**TASK PROMPT:**
Omitting all images, give the entries that follow again exactly as they read.

**DATASET EXTRACT:**
§ §
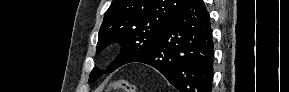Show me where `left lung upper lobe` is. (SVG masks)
Here are the masks:
<instances>
[{"label": "left lung upper lobe", "mask_w": 289, "mask_h": 92, "mask_svg": "<svg viewBox=\"0 0 289 92\" xmlns=\"http://www.w3.org/2000/svg\"><path fill=\"white\" fill-rule=\"evenodd\" d=\"M188 1L113 0L104 14L96 53H100L112 41L121 43L123 49L107 71L113 72L147 52ZM100 75L95 67L89 82L93 83Z\"/></svg>", "instance_id": "obj_1"}]
</instances>
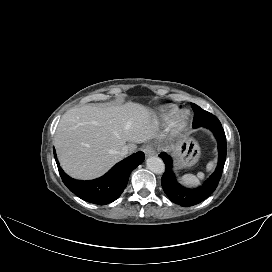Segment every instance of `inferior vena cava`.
<instances>
[{"label":"inferior vena cava","mask_w":272,"mask_h":272,"mask_svg":"<svg viewBox=\"0 0 272 272\" xmlns=\"http://www.w3.org/2000/svg\"><path fill=\"white\" fill-rule=\"evenodd\" d=\"M119 153H120V155L122 157L126 156L129 153V147L128 146H123Z\"/></svg>","instance_id":"inferior-vena-cava-1"}]
</instances>
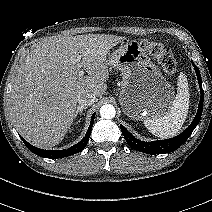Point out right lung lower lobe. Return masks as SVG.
§ §
**ANSWER AREA:**
Show me where `left lung upper lobe` is. (SVG masks)
Here are the masks:
<instances>
[{"label": "left lung upper lobe", "mask_w": 289, "mask_h": 92, "mask_svg": "<svg viewBox=\"0 0 289 92\" xmlns=\"http://www.w3.org/2000/svg\"><path fill=\"white\" fill-rule=\"evenodd\" d=\"M188 1L113 0L104 14L96 53H100L112 41L121 43L123 49L107 71L113 72L147 52ZM100 75L95 67L89 82L93 83Z\"/></svg>", "instance_id": "obj_1"}]
</instances>
Segment every instance of `inferior vena cava`.
<instances>
[{"label":"inferior vena cava","mask_w":272,"mask_h":272,"mask_svg":"<svg viewBox=\"0 0 272 272\" xmlns=\"http://www.w3.org/2000/svg\"><path fill=\"white\" fill-rule=\"evenodd\" d=\"M119 153H120V155L122 157L126 156L129 153V147L128 146H123Z\"/></svg>","instance_id":"inferior-vena-cava-1"}]
</instances>
Point out right lung lower lobe. Return masks as SVG.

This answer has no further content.